Босоногое детство... Мое детство не было босоногим.
Выросли мы на улице, но босоногими не были. Быть босым запрещалось категорически по одной простой причине - всегда можно было напороться на битое стекло. К торцу соседнего дома чуть криво и навечно приклеилась стекляшка виноводочного магазинчика, где отоваривались все окрестные пьянчуги, а распивали они эту драгоценную влагу в нашем дворе, используя вместо столиков металлические шкафы для газовых баллонов. Там же, в порыве раскаяния или просто не удержав, и били бутылки...
Разуться можно было только в подъезде во время игры в пятнашки, чтобы пробежав совсем рядом с водящим, зажимая руками рот от рвущегося смеха, почти задевая его и обдавая волной своего тепла, тихонечко забиться в угол. Или, раскрутив его и разлетевшись в стороны, водить за нос, создавая шум в одном месте и прячась в другом. И, затаившись, с громко стучащем от азарта сердцем ждать, как он идет навстречу с завязанными глазами и растопыренными руками...

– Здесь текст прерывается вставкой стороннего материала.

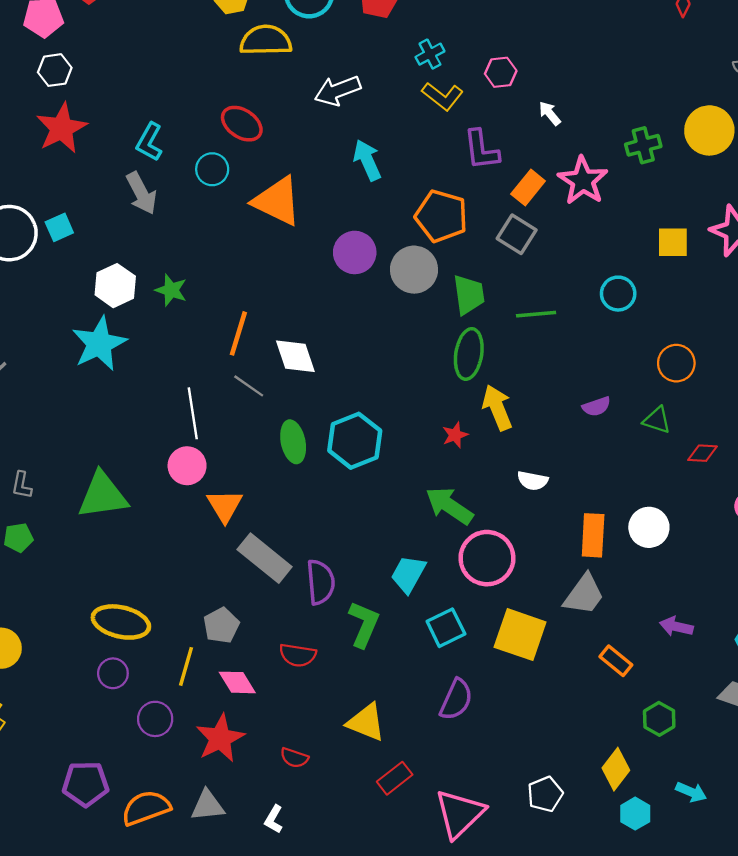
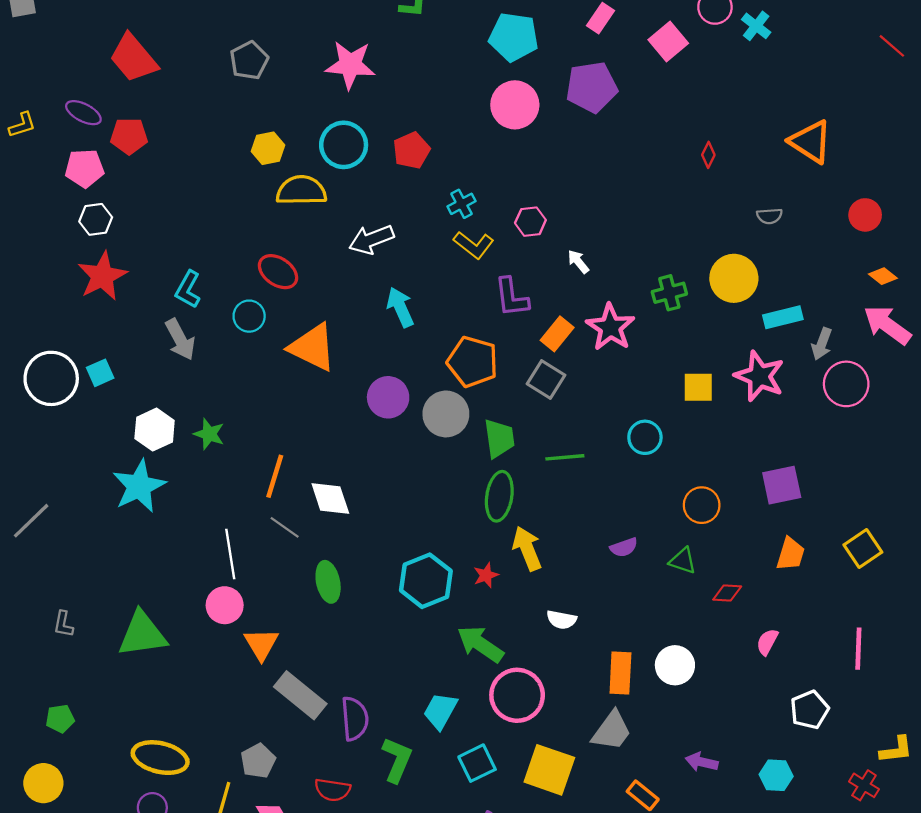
cyan hexagon: (355, 441) -> (426, 581), moved
green pentagon: (18, 538) -> (60, 719), moved

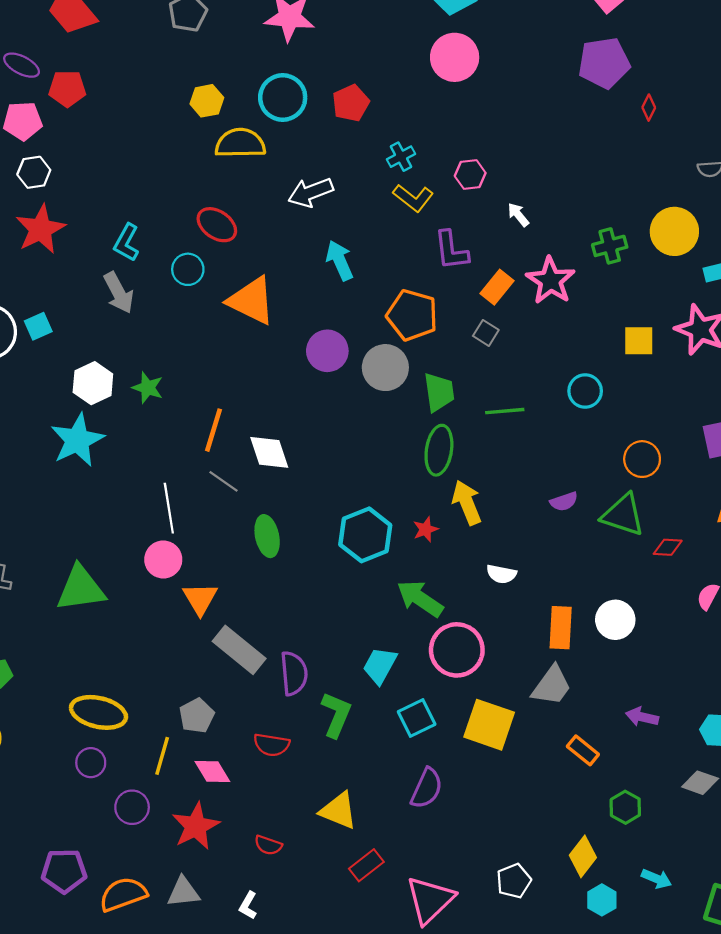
purple pentagon: (592, 87) -> (604, 63), moved
gray square: (546, 379) -> (486, 333), size x0.7
green triangle: (683, 561) -> (623, 515), size x1.6

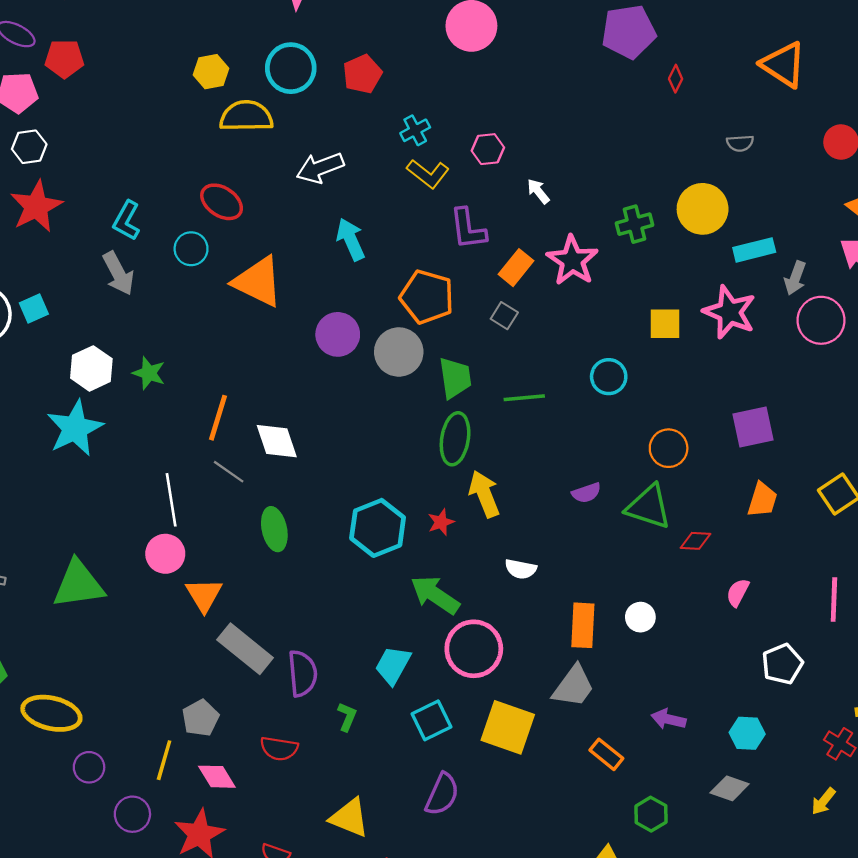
white circle: (615, 620) -> (640, 617), size x0.7
yellow ellipse: (99, 712) -> (51, 713), moved
green L-shape: (336, 715) -> (347, 717), size x0.6

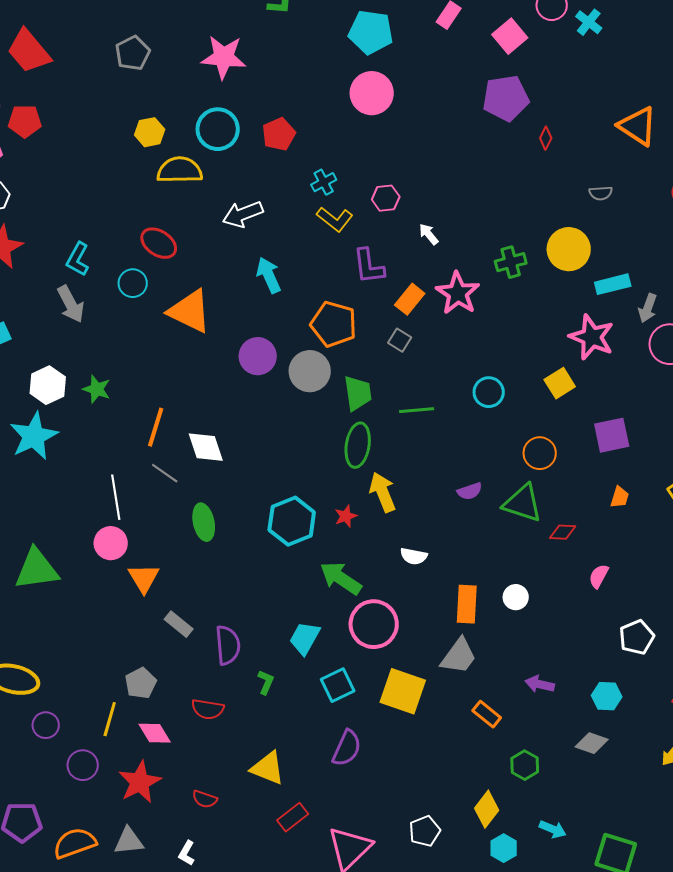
yellow square: (665, 324) -> (560, 383), moved, turned -32
orange trapezoid: (762, 500) -> (620, 497), size x0.7
gray rectangle: (245, 649) -> (179, 624), size x0.6

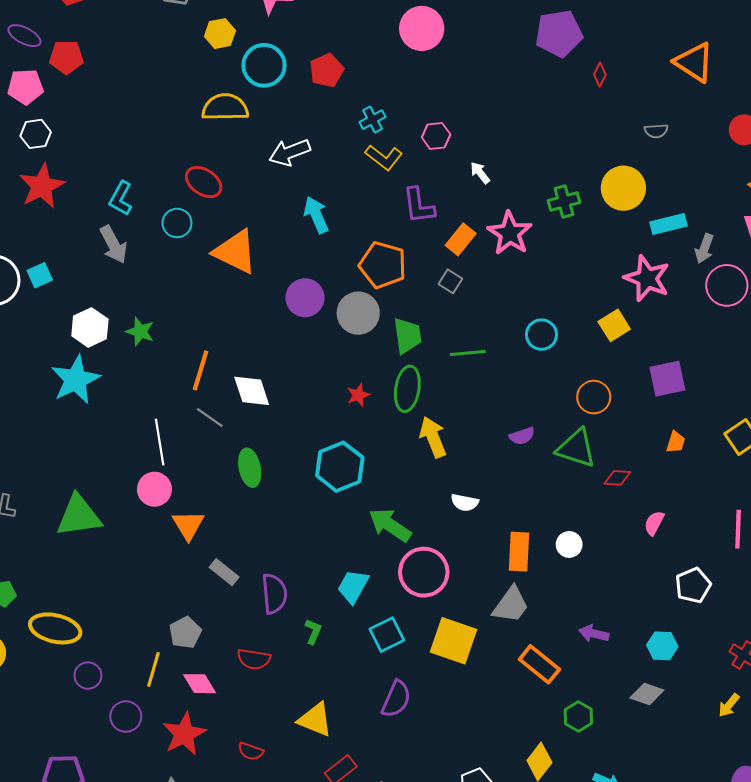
yellow hexagon: (150, 132) -> (220, 34), moved
red star: (346, 516) -> (358, 395), moved
orange rectangle: (487, 714) -> (539, 664), size x1.4

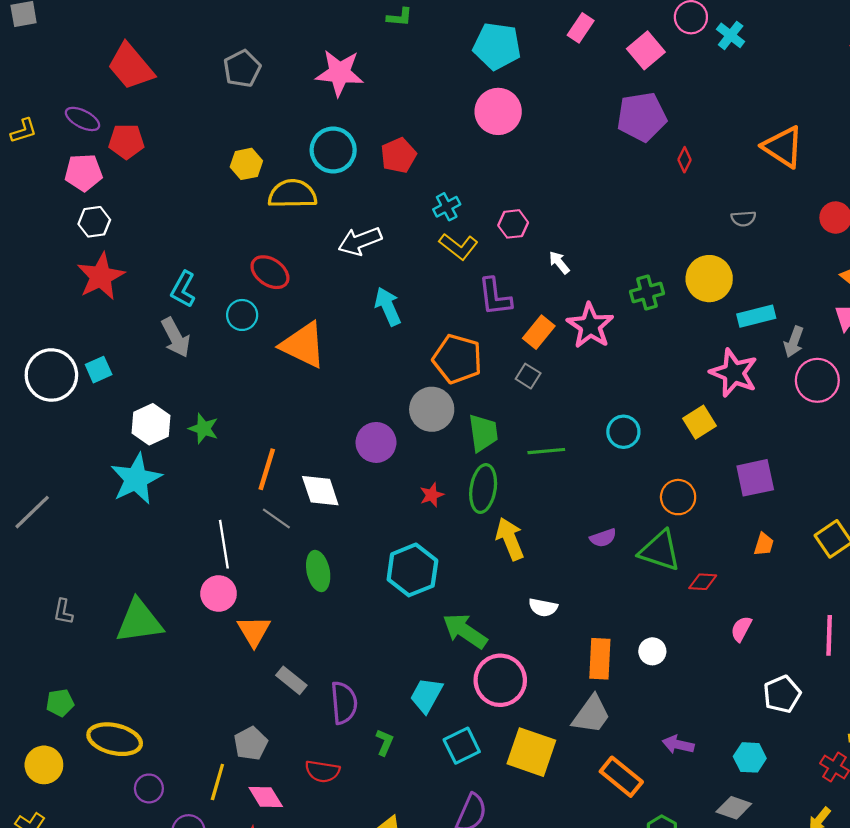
yellow hexagon: (220, 34) -> (246, 164), moved
purple circle: (305, 298) -> (376, 442), moved

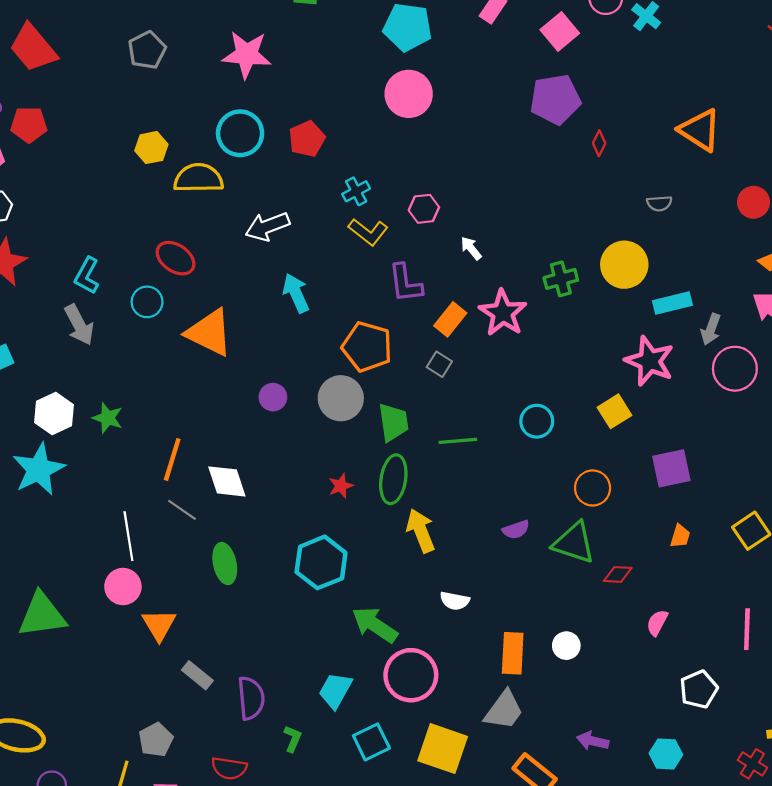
purple circle: (376, 442) -> (273, 397), moved, size x0.7

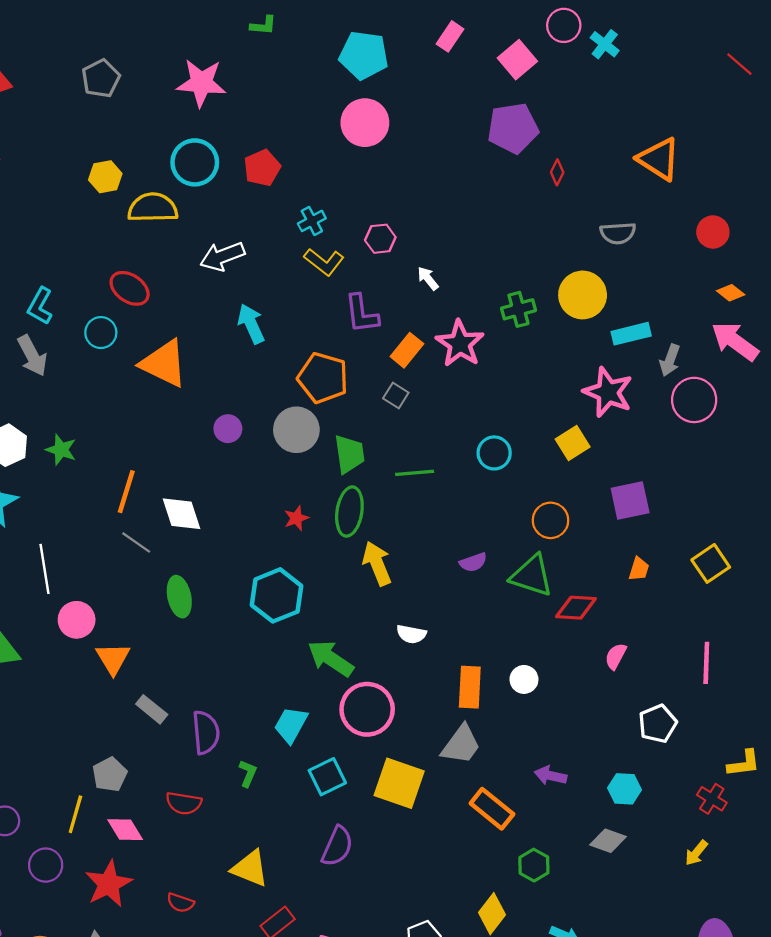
gray semicircle: (659, 203) -> (618, 233), size x1.4
white line: (128, 536) -> (45, 569), moved
red diamond: (618, 574) -> (576, 608), size x1.4

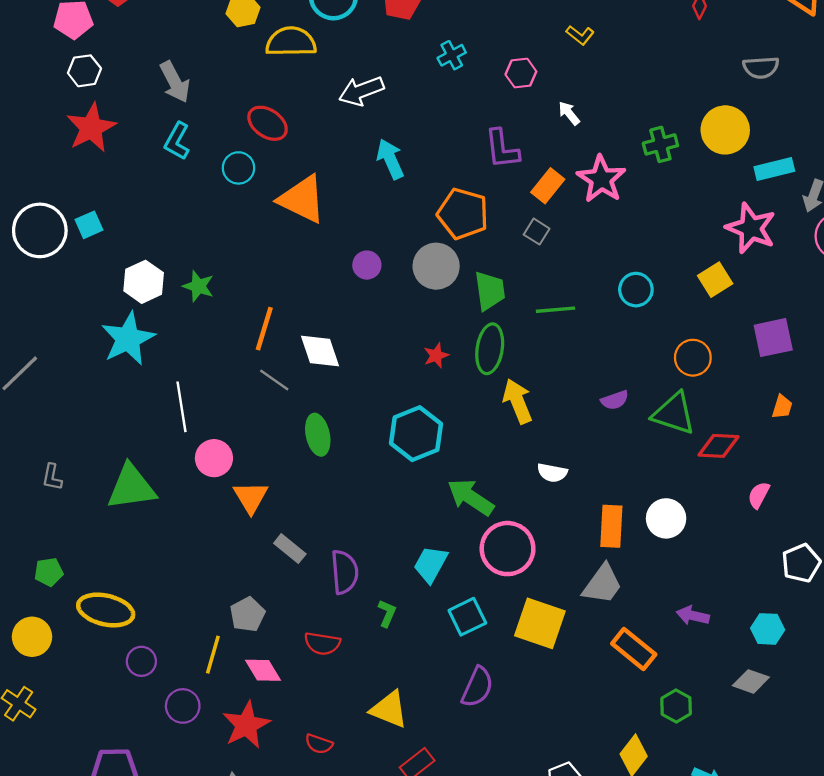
yellow L-shape: (324, 262) -> (580, 35), moved, size x0.7
gray arrow: (32, 356) -> (175, 82), moved
white circle: (524, 679) -> (666, 518), size x1.4

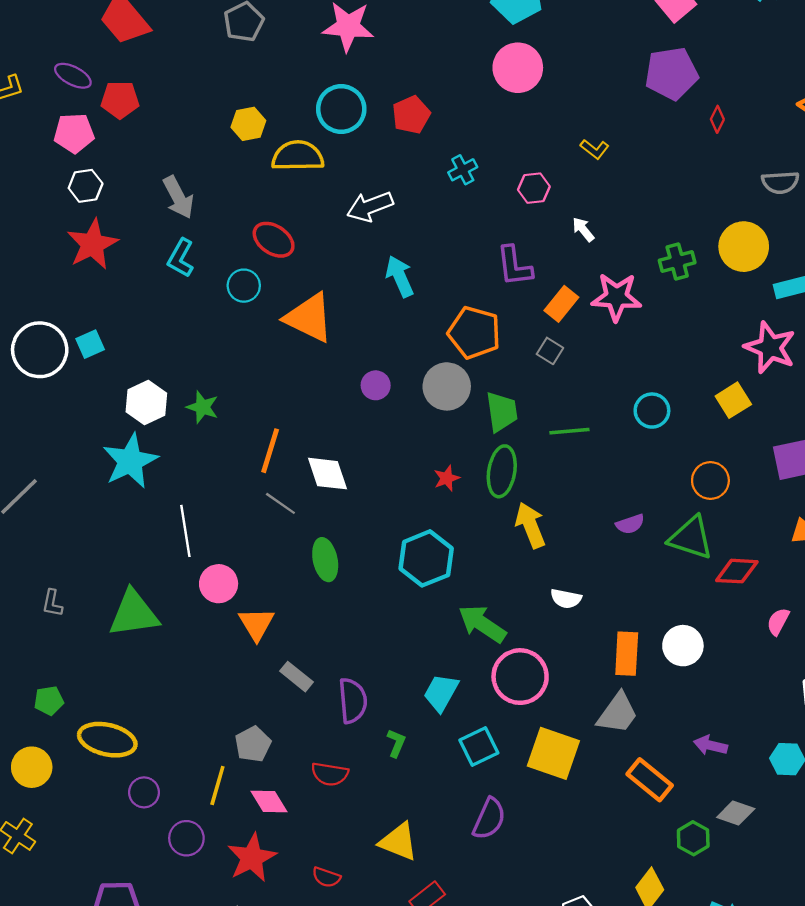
pink star: (601, 179) -> (616, 297), turned -30
gray diamond: (751, 681) -> (736, 813), moved

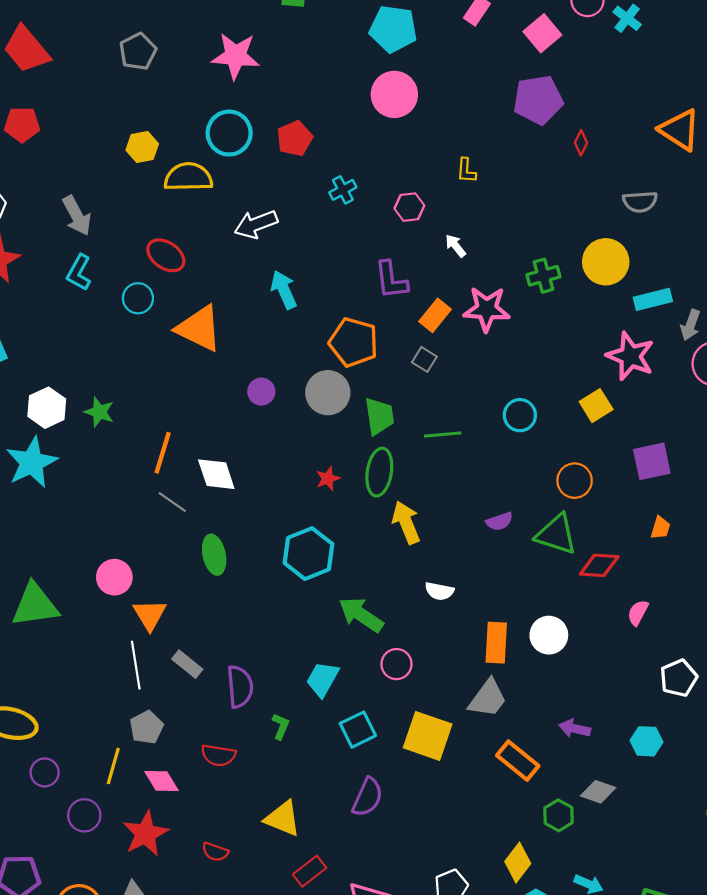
yellow L-shape: (595, 149) -> (466, 171), turned 56
white line: (185, 531) -> (136, 665), moved
pink circle: (520, 677) -> (396, 664), size x0.6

Подъезд был огромный, на двух ступеньках площадки перед квартирами все спотыкались, но это только добавляло в наши немудренные развлечения шума и смеха. Из нашей компашки четверо жили в этом подъезде, что, как нам казалось, давало право и на место и на присутствие. В дождливую погоду нам и деваться-то больше было некуда. Мы собирались в подъезде, шалили, плотно рассаживались на ступеньках и рассказывали друг другу страшные истории про черную-черную руку, скатывались с широких перил. Я - с некоторой опаской, боясь быть застуканной папой, который страшно не любил мои проделки, за что раз и поплатилась. Мы собирались в гости. Нарядно одетая и оттого неловкая, я лихо катилась по перилам вниз. Увидя выходящих из дома родителей, я попыталась остановиться, рванула вверх, сползла вниз и располосовала новые штанцы о выступающую железку сверху донизу. Штаны спасти не удалось, но собственная репутация, когда, увернувшись от папиных рук я юркнула в глубь квартиры, не пострадала.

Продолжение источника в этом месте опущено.